By Jack James
The Gem Movie Theater was located on the southwest corner of Main Street and Davis. It was quite an operation!
The long brick building was first owned by Charlie and Lou Moore. A general store operated by Mr. Moore and Jim Ingram ran in that building for several years. Then the store changed hands for many, many times until Mr. Lacey Berkley bought out the stock from its last renter, Vin Farmer. Berkley ran a grocery store there himself for several years. He rented the building for twelve dollars a month. After one year of operation, Berkley purchased the building.
In the 1930s, Berkley was approached by Clint Dunn who wanted to curtain off the back of the store and run a movie theater. Dunn used to show silent films on the side of the livery stables downtown. Feeling adventurous and spurred by the idea of talking moving pictures, the men moved the feed sacks and grocery goods to the back of the store and then they were in business. Customers sat on homemade benches and, many nights the building was so crowded that they had to sit on the wood planked floor. Business was so good that they moved the store to the building next door so they could use the entire building as a theater. They opened the doors two days a week on Saturdays and Tuesdays, showing a different film on each night. The admission price was ten cents.
Sometimes kids would sneak into the movies by hiding in the sacks and shelves of the store behind the curtain. The kids would quietly sneak from behind the curtain and sit in the floor in the front when the lights were dimmed and the movie began. Berkley was on constant guard.
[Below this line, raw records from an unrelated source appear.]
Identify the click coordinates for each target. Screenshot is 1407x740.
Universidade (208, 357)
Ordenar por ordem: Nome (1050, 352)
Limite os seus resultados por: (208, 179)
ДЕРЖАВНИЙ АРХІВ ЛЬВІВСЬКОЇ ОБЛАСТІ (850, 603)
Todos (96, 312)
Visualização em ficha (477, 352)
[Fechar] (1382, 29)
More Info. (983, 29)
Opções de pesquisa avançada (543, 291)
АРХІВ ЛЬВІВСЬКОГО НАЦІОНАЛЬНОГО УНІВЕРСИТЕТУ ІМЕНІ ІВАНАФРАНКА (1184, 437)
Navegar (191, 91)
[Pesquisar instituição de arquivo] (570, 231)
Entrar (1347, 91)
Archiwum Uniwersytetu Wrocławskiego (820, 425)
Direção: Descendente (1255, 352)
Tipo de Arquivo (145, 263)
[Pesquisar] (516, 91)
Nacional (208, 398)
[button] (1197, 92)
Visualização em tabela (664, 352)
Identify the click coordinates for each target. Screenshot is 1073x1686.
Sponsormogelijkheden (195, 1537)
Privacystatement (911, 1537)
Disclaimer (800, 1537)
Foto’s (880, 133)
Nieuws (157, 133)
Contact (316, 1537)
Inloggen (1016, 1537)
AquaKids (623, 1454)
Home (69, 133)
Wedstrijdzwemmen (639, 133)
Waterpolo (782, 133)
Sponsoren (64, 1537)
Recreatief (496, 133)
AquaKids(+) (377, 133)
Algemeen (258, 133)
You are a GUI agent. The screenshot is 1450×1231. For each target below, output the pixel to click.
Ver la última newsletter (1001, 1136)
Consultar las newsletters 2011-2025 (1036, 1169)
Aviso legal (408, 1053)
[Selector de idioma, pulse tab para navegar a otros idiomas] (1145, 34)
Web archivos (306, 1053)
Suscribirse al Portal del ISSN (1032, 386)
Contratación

Several citizens of the area recalled that Berkley caught one of the boys one night who had stolen their way into the theater. Berkley gave him a spanking with an eighteen inch piece of boot strap leather in front of the entire movie crowd.
The theater was bought out eventually and to a man named Carl Dozier. The theater was IN business in Lavaca. The death toll for the Gem Theater, like many other area small town theaters, was the popularity of television in the 1950s. Someone once said, “People quit coming to the movies when the movies started coming to them.” Also, after World War II, the people gained in prosperity and were able to afford vehicles that could make the trip to Fort Smith without much problem. This began the decline of not only the Gem Theater but in local mom-and-pop grocery stores as well.
In the last four years of business, the building was used as a karate club, a fabric shop and a western store. Berkley sold the building to Leon Brown in 1972. Brown sold the place for $3000 to Roger Cook just a few months before he had the building torn down.
The property, along with others along Main Street on that block, is now the location of the beautiful Farmer’s Bank.
Joe Chronister recalled in a conversation about the theater that the admission fee was slowly raised to fifty-cents before the movie theater closed. That’s good money for a ticket in a small town in the mid-century. There were people telling stories of their times there and the movies they saw. Some told of their first date at their theater, about the nervousness they had. There were dates with future wives and husbands. The memories are good ones for everyone I have spoken to about it.